Epigenetics Institute, Department of Cell and Developmental Biology, Perelman School of Medicine, University of Pennsylvania, Philadelphia, PA 19104, USA
Dis Model Mech. 2020 May 26;13(5):dmm044123. doi: 10.1242/dmm.044123.

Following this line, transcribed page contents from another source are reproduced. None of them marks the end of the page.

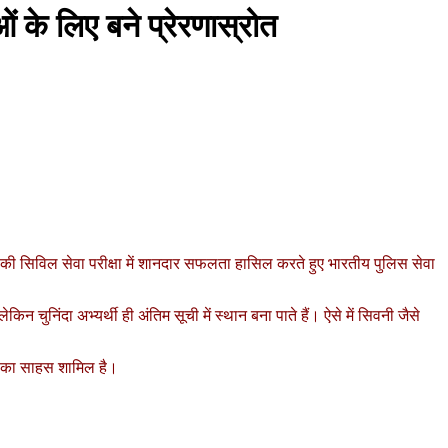
ं के लिए बने प्रेरणास्रोत
24 की सिविल सेवा परीक्षा में शानदार सफलता हासिल करते हुए भारतीय पुलिस सेवा
न चुनिंदा अभ्यर्थी ही अंतिम सूची में स्थान बना पाते हैं। ऐसे में सिवनी जैसे
रने का साहस शामिल है।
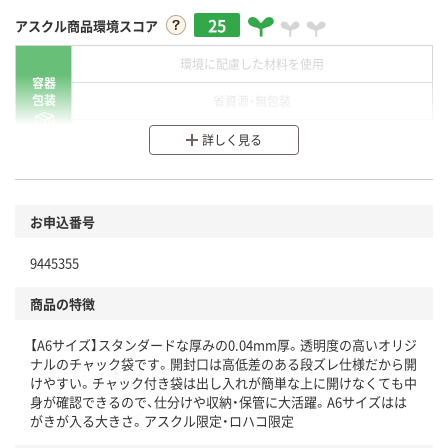
25
アスクル商品環境スコア
環境に配慮した材料を使用
容器
包装
省資源・無包装
分別・リサイクルしやすい設計
詳しく見る
環境に配慮した材料を使用
商品
お申込番号
本体
省資源・省エネ・節水
9445355
分別・リサイクルしやすい設計
商品の特徴
独自の回収スキームがある
【A6サイズ】スタンダードな厚みの0.04mm厚。透明度の高いオリジ
仕組
アスクルで資源循環している
ナルのチャック袋です。開封口は高低差のある段ズレ仕様だから開
けやすい。チャック付き袋は出し入れが簡単な上に開けなくても中
温室効果ガスなどの削減
身が確認できるので、仕分けや収納・保管に大活躍。A6サイズはは
がきが入る大きさ。アスクル限定・ロハコ限定
この商品の環境配慮ポイントです。下記商品詳細「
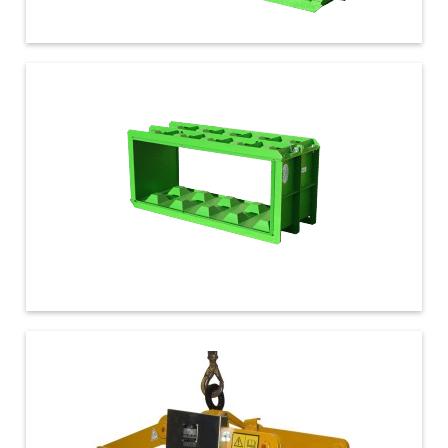
€ 1.250,00
€ 2.100,00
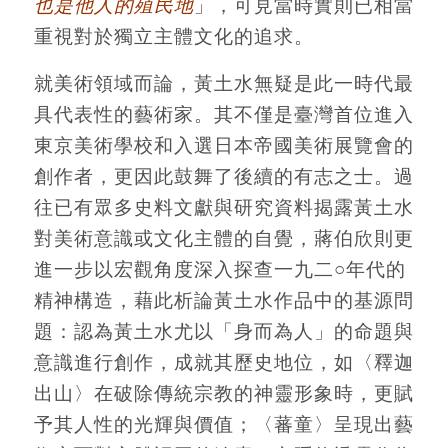
也是他人的殖民地
」，可見當時實則已相當
重視對於獨立主體文化的追求。
就美術領域而論，黃土水無疑是此一時代最
具代表性的藝術家。其不僅是臺灣首位進入
東京美術學校和入選日本帝國美術展覽會的
創作者，更因此鼓舞了後續的有志之士。過
往已有眾多史料文獻與研究資料揭露黃土水
對美術意識或文化主體的自覺，蔣伯欣則更
進一步以宏觀角度深入探查一九二○年代的
精神構造，藉此析論黃土水作品中的基源問
題：認為黃土水尤以「身而為人」的命題與
意識進行創作，成就其歷史地位，如〈釋迦
出山〉在破除傳統宗教的神靈形象時，更賦
予其人性的光輝與價值；〈蕃童〉呈現出藝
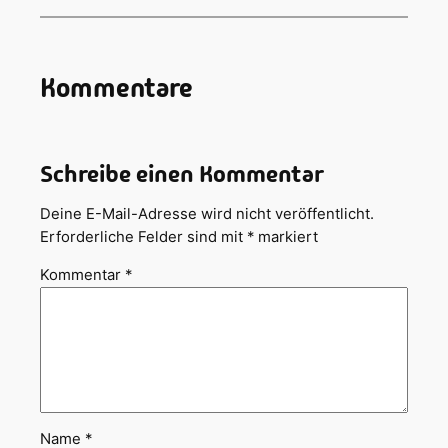
Kommentare
Schreibe einen Kommentar
Deine E-Mail-Adresse wird nicht veröffentlicht.
Erforderliche Felder sind mit
*
markiert
Kommentar
*
Name
*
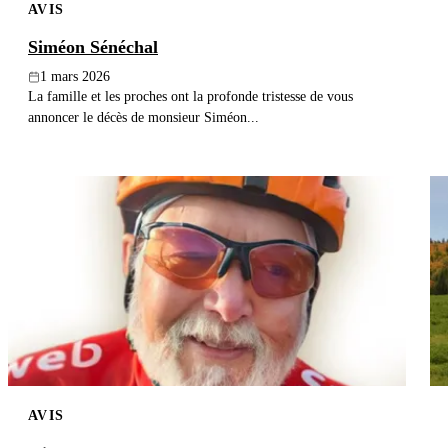
AVIS
Siméon Sénéchal
1 mars 2026
La famille et les proches ont la profonde tristesse de vous
annoncer le décès de monsieur Siméon...
AVIS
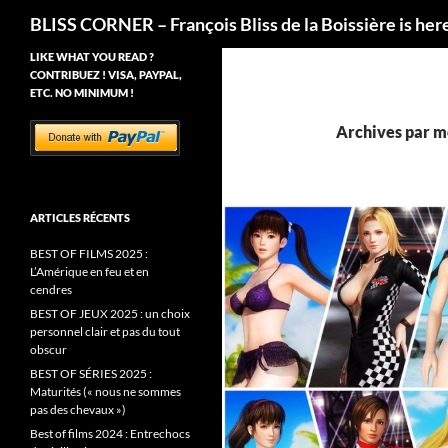
Recherche
BLISS CORNER – François Bliss de la Boissière is her
LIKE WHAT YOU READ ?
CONTRIBUEZ ! VISA, PAYPAL,
ETC. NO MINIMUM !
Archives par m
ARTICLES RÉCENTS
BEST OF FILMS 2025 :
L’Amérique en feu et en
cendres
BEST OF JEUX 2025 : un choix
personnel clair et pas du tout
obscur
BEST OF SÉRIES 2025 :
Maturités (« nous ne sommes
pas des chevaux »)
Best of films 2024 : Entrechocs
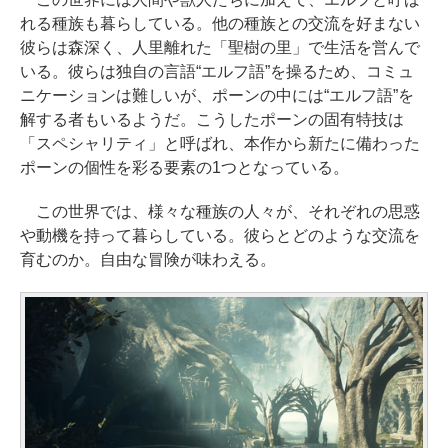
れる種族も暮らしている。他の種族との交流を好まない
彼らは森深く、人里離れた「聖樹の里」で生活を営んで
いる。彼らは独自の言語“エルフ語”を操るため、コミュ
ニケーションは難しいが、ポーンの中には“エルフ語”を
解する者もいるようだ。こうしたポーンの固有特技は
「スペシャリティ」と呼ばれ、本作から新たに備わった
ポーンの個性を彩る要素の1つとなっている。
この世界では、様々な種族の人々が、それぞれの思惑
や動機を持って暮らしている。彼らとどのような交流を
育むのか。自由な冒険が味わえる。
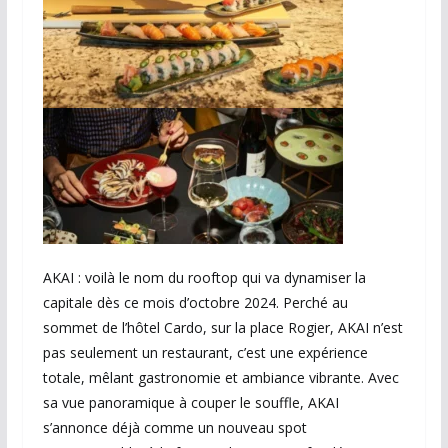
AKAI : voilà le nom du rooftop qui va dynamiser la
capitale dès ce mois d’octobre 2024. Perché au
sommet de l’hôtel Cardo, sur la place Rogier, AKAI n’est
pas seulement un restaurant, c’est une expérience
totale, mêlant gastronomie et ambiance vibrante. Avec
sa vue panoramique à couper le souffle, AKAI
s’annonce déjà comme un nouveau spot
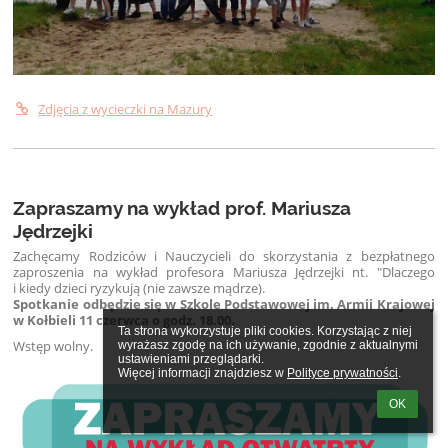
Zdjęcia z wycieczki na Mazury
Zapraszamy na wykład prof. Mariusza
Jędrzejki
Zachęcamy Rodziców i Nauczycieli do skorzystania z bezpłatnego
zaproszenia na wykład profesora Mariusza Jędrzejki nt. "Dlaczego
i kiedy dzieci ryzykują (nie zawsze mądrze).
Spotkanie odbędzie się w Szkole Podstawowej im. Armii Krajowej
w Kołbieli 11 czerwca o godz. 18.00.
Ta strona wykorzystuje pliki cookies. Korzystając z niej 
Wstęp wolny.
wyrażasz zgodę na ich używanie, zgodnie z aktualnymi 
ustawieniami przeglądarki.

Więcej informacji znajdziesz w 
Polityce prywatności
.
OK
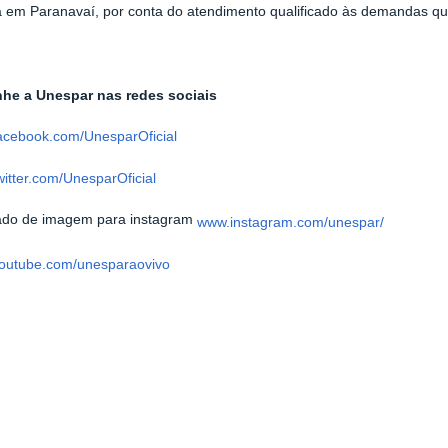
a em Paranavaí, por conta do atendimento qualificado às demandas qu
e a Unespar nas redes sociais
acebook.com/UnesparOficial
itter.com/UnesparOficial
www.instagram.com/unespar/
outube.com/unesparaovivo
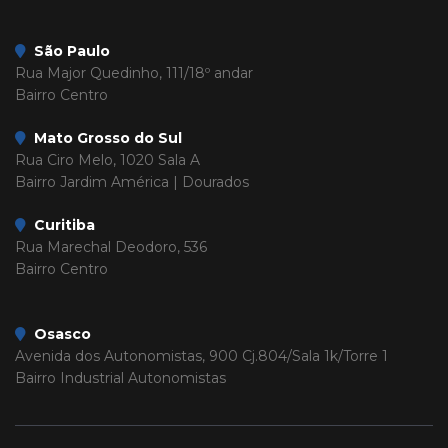
São Paulo
Rua Major Quedinho, 111/18º andar
Bairro Centro
Mato Grosso do Sul
Rua Ciro Melo, 1020 Sala A
Bairro Jardim América | Dourados
Curitiba
Rua Marechal Deodoro, 536
Bairro Centro
Osasco
Avenida dos Autonomistas, 900 Cj.804/Sala 1k/Torre 1
Bairro Industrial Autonomistas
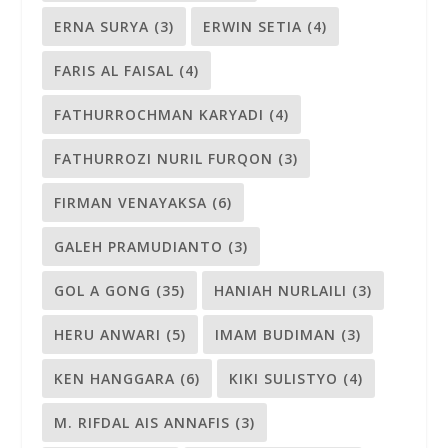
ERNA SURYA
(3)
ERWIN SETIA
(4)
FARIS AL FAISAL
(4)
FATHURROCHMAN KARYADI
(4)
FATHURROZI NURIL FURQON
(3)
FIRMAN VENAYAKSA
(6)
GALEH PRAMUDIANTO
(3)
GOL A GONG
(35)
HANIAH NURLAILI
(3)
HERU ANWARI
(5)
IMAM BUDIMAN
(3)
KEN HANGGARA
(6)
KIKI SULISTYO
(4)
M. RIFDAL AIS ANNAFIS
(3)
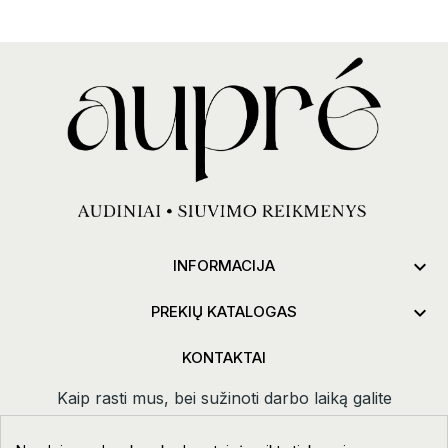

INFORMACIJA

PREKIŲ KATALOGAS
KONTAKTAI
Kaip rasti mus, bei sužinoti darbo laiką galite
paspaudus
kontaktai.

Genomic imprinting, a phenomenon in which the two parental alleles are regulated differently, is observed in mammals, marsupials and a few other species, including seed-bearing plants. Dysregulation of genomic imprinting can cause developmental disorders such as Beckwith-Wiedemann syndrome (BWS) and Silver-Russell syndrome (SRS). In this Review, we discuss (1) how various (epi)genetic lesions lead to the dysregulation of clinically relevant imprinted loci, and (2) how such perturbations may contribute to the developmental defects in BWS and SRS. Given that the regulatory mechanisms of most imprinted clusters are well conserved between mice and humans, numerous mouse models of BWS and SRS have been generated. These mouse models are key to understanding how mutations at imprinted loci result in pathological phenotypes in humans, although there are some limitations. This Review focuses on how the biological findings obtained from innovative mouse models explain the clinical features of BWS and SRS.
基因组印迹是一种现象,即两个亲本等位基因受到不同的调控,在哺乳动物、有袋动物和其他一些物种中都有观察到,包括种子植物。基因组印迹的失调会导致发育障碍,如 Beckwith-Wiedemann 综合征(BWS)和 Silver-Russell 综合征(SRS)。在这篇综述中,我们讨论了(1)各种(表观遗传)遗传损伤如何导致临床相关印迹基因座的失调,以及(2)这种干扰如何导致 BWS 和 SRS 的发育缺陷。鉴于大多数印迹簇的调控机制在小鼠和人类之间很好地保守,已经产生了许多 BWS 和 SRS 的小鼠模型。这些小鼠模型是理解印迹基因座突变如何导致人类病理性表型的关键,尽管存在一些局限性。本综述重点讨论了从创新的小鼠模型中获得的生物学发现如何解释 BWS 和 SRS 的临床特征。